Serotonin and norepinephrine reuptake inhibitors (SNRIs) are a newer class of antidepressant that may improve depressive symptoms in patients with PD (12-14). In addition, one SNRI, duloxetine, may be effective in the treatment of several motor symptoms, including freezing of gait (FOG) (15). FOG is sometimes intractable, despite treatment with dopaminergic agents including levodopa, and it is problematic for many patients with PD, due to its impact on activities of daily living and because it is associated with a higher risk of falls (16). Thus, FOG should be improved. Given these findings and the fact that SNRIs inhibit both serotonin and norepinephrine reuptake (17), we hypothesized that SNRIs may be more effective for treating apathy and FOG than SSRIs, and that any improvement in apathy and depression may have synergistic effects on FOG.

This randomized comparative study aimed to compare the efficacy of duloxetine with SSRIs (paroxetine or escitalopram) in reducing depressive symptoms and apathy in patients with PD. The secondary aims included the comparison of the effects of both types of drugs on FOG, the Clinical Global Impression of Severity (CGI-S) score, and safety.

Materials and Methods

Study design

The compaRativE study Between SSRI and SNRI treatment On depRessive patients with ParkinsoN’s disease (REBORN) was a prospective, multicenter, open-label, randomized, active-controlled study in Japanese patients with PD (UMIN-CTR; UMIN000015559). The study was conducted at 5 hospitals in Osaka, Japan, between January 2014 and June 2016. The study was approved by each site’s institutional ethical review board and was conducted in compliance with the Japanese Ethical Guideline for Clinical Studies and the Declaration of Helsinki.

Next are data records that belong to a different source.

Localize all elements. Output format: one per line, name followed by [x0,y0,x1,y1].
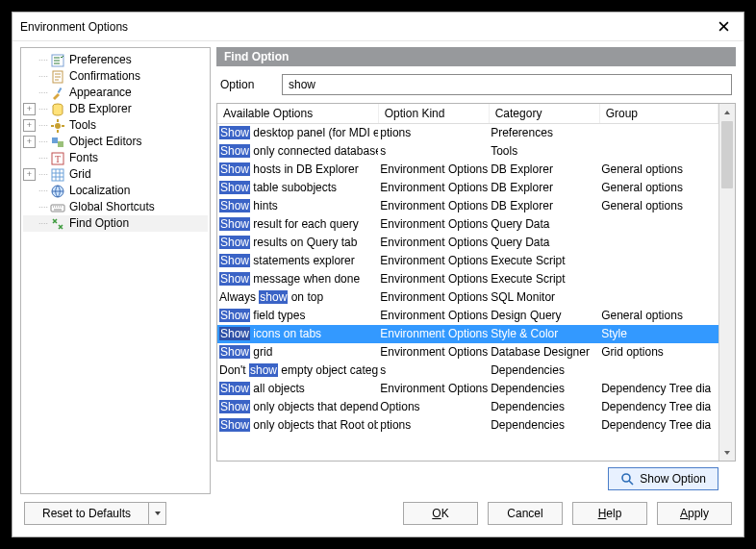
table-row[interactable]: Show results on Query tabEnvironment Opt… [217,234,718,252]
vertical-scrollbar[interactable] [718,104,735,461]
cell-option-kind: Environment Options [378,197,489,215]
cell-available-option: Show only objects that Root object depen… [217,416,378,435]
tree-item-label: Grid [69,166,91,183]
expand-toggle[interactable]: + [23,103,36,115]
cell-category: SQL Monitor [489,288,599,307]
cell-available-option: Show desktop panel (for MDI environment … [217,124,378,142]
cell-category: Execute Script [489,270,599,288]
scroll-down-arrow-icon[interactable] [719,444,735,461]
close-icon [718,21,729,32]
tree-item-label: Preferences [69,52,132,68]
tree-item-global-shortcuts[interactable]: ····Global Shortcuts [23,199,208,215]
cell-group [599,215,718,234]
table-row[interactable]: Show only objects that depend on Root ob… [217,398,718,416]
option-input[interactable] [282,74,732,95]
tools-icon [50,86,65,101]
expand-toggle[interactable]: + [23,168,36,181]
cell-option-kind: ptions [378,416,489,435]
tree-spacer [23,217,36,230]
table-row[interactable]: Show hintsEnvironment OptionsDB Explorer… [217,197,718,215]
cell-available-option: Show table subobjects [217,179,378,197]
scroll-up-arrow-icon[interactable] [719,104,735,120]
tree-item-object-editors[interactable]: +····Object Editors [23,134,208,150]
search-highlight: Show [219,126,250,139]
tree-spacer [23,87,36,99]
options-table-container: Available Options Option Kind Category G… [216,103,736,462]
tree-item-confirmations[interactable]: ····Confirmations [23,68,208,85]
cell-option-kind: Environment Options [378,234,489,252]
table-row[interactable]: Show statements explorerEnvironment Opti… [217,252,718,270]
tree-item-tools[interactable]: +····Tools [23,117,208,134]
tree-item-label: Localization [69,183,130,199]
cell-category: Design Query [489,307,599,325]
search-highlight: Show [219,162,250,176]
table-row[interactable]: Show hosts in DB ExplorerEnvironment Opt… [217,161,718,179]
tree-spacer [23,185,36,197]
tree-item-fonts[interactable]: ····TFonts [23,150,208,166]
tree-item-localization[interactable]: ····Localization [23,183,208,199]
expand-toggle[interactable]: + [23,119,36,132]
find-icon [50,216,65,232]
expand-toggle[interactable]: + [23,136,36,148]
close-button[interactable] [711,16,736,37]
cell-available-option: Show field types [217,307,378,325]
table-row[interactable]: Don't show empty object categories in de… [217,362,718,380]
table-row[interactable]: Show desktop panel (for MDI environment … [217,124,718,142]
cell-available-option: Show only connected databases in drop-do… [217,142,378,161]
cancel-button[interactable]: Cancel [488,502,563,525]
tree-item-grid[interactable]: +····Grid [23,166,208,183]
table-row[interactable]: Always show on topEnvironment OptionsSQL… [217,288,718,307]
cell-option-kind: Environment Options [378,288,489,307]
tree-item-find-option[interactable]: ····Find Option [23,215,208,232]
help-button[interactable]: Help [572,502,647,525]
apply-button[interactable]: Apply [657,502,732,525]
options-table[interactable]: Available Options Option Kind Category G… [217,104,718,435]
table-row[interactable]: Show all objectsEnvironment OptionsDepen… [217,380,718,398]
cell-group [599,142,718,161]
cell-option-kind: Environment Options [378,179,489,197]
scroll-thumb[interactable] [721,121,733,188]
table-row[interactable]: Show table subobjectsEnvironment Options… [217,179,718,197]
right-pane: Find Option Option Available [216,47,736,494]
tree-connector: ···· [37,150,50,166]
ok-button[interactable]: OK [403,502,478,525]
cell-group [599,124,718,142]
search-highlight: Show [219,199,250,212]
search-highlight: Show [219,382,250,395]
tree-item-label: Fonts [69,150,98,166]
table-row[interactable]: Show only objects that Root object depen… [217,416,718,435]
search-highlight: Show [219,418,250,432]
chevron-down-icon [154,510,162,517]
cell-category: DB Explorer [489,161,599,179]
col-group[interactable]: Group [599,104,718,124]
search-highlight: Show [219,400,250,413]
table-row[interactable]: Show result for each queryEnvironment Op… [217,215,718,234]
table-row[interactable]: Show icons on tabsEnvironment OptionsSty… [217,325,718,343]
category-tree[interactable]: ····Preferences····Confirmations····Appe… [20,47,211,494]
reset-defaults-dropdown[interactable] [149,502,166,525]
cell-group: General options [599,161,718,179]
table-row[interactable]: Show only connected databases in drop-do… [217,142,718,161]
tree-item-preferences[interactable]: ····Preferences [23,52,208,68]
cell-category: Dependencies [489,362,599,380]
table-row[interactable]: Show gridEnvironment OptionsDatabase Des… [217,343,718,362]
cell-option-kind: Environment Options [378,325,489,343]
tree-item-label: Find Option [69,215,129,232]
table-row[interactable]: Show message when doneEnvironment Option… [217,270,718,288]
table-row[interactable]: Show field typesEnvironment OptionsDesig… [217,307,718,325]
col-option-kind[interactable]: Option Kind [378,104,489,124]
cell-option-kind: Environment Options [378,252,489,270]
col-available-options[interactable]: Available Options [217,104,378,124]
checklist-icon [50,53,65,68]
tree-item-label: Appearance [69,85,132,101]
cell-category: Query Data [489,215,599,234]
svg-line-17 [629,481,633,485]
col-category[interactable]: Category [489,104,599,124]
cell-available-option: Show grid [217,343,378,362]
reset-defaults-button[interactable]: Reset to Defaults [24,502,149,525]
tree-spacer [23,201,36,213]
show-option-button[interactable]: Show Option [608,467,718,490]
tree-item-appearance[interactable]: ····Appearance [23,85,208,101]
option-label: Option [220,78,274,91]
tree-item-db-explorer[interactable]: +····DB Explorer [23,101,208,117]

All of the patients who were enrolled in the study provided their written informed consent.

Study population

Male and female outpatients who met the following criteria were enrolled: ≥40 years of age, diagnosed with PD, and a Quick Inventory of Depressive Symptomatology Japanese version (QIDS-J) score of ≥6. The main exclusion criteria were a history of hypersensitivity to study drugs, treatment with a monoamine oxidase inhibitor within 2 weeks of study entry, pimozide treatment, QT prolongation, severe hepatic or renal dysfunction, uncontrolled narrow-angle glaucoma, suicidal ideation or attempt, psychiatric disease requiring medication within 1 year (excluding insomnia), and pregnant or breastfeeding women.

Treatment protocol

Patients were randomized (central registration with an electronic data capture system) to receive either an SSRI or an SNRI (specifically duloxetine) using a minimization procedure with the baseline QIDS-J, Unified Parkinson's Disease Rating Scale (UPDRS) II, and UPDRS III scores used as allocation factors. Patients randomized to the SSRI group were automatically allocated to receive paroxetine or escitalopram using the same central system and minimization method. The oral paroxetine doses were increased from 10 mg/day (2 weeks) to 20 mg/day (8 weeks) for tablets (Paxil® Tablets, GlaxoSmithKline, London, UK), and from 12.5 mg/day (2 weeks) to 25 mg/day (8 weeks) for controlled release (CR) tablets (Paxil® CR Tablets, GlaxoSmithKline), once daily after dinner. Oral escitalopram (Lexapro®, Mochida Pharmaceutical, Tokyo, Japan) was administered once daily at a dose of 10 mg/day (10 weeks). Patients randomized to the SNRI group received duloxetine. The oral duloxetine (Cymbalta®, Shionogi, Osaka, Japan) dose was increased from 20 mg/day (2 weeks), once daily to 40 mg/day (8 weeks), once daily. The treatment regimen for PD was not changed during the course of the study.

Outcome measures

Clinical symptoms were evaluated using the UPDRS II and III (for the severity of PD; baseline only), the QIDS-J (for depressive symptoms; baseline, 6 and 10 weeks), the Apathy Scale (baseline, 6 and 10 weeks), the FOG-Questionnaire (FOG-Q; baseline, 6 and 10 weeks), and the CGI-S (6 and 10 weeks; completed for depression and psychiatric symptoms).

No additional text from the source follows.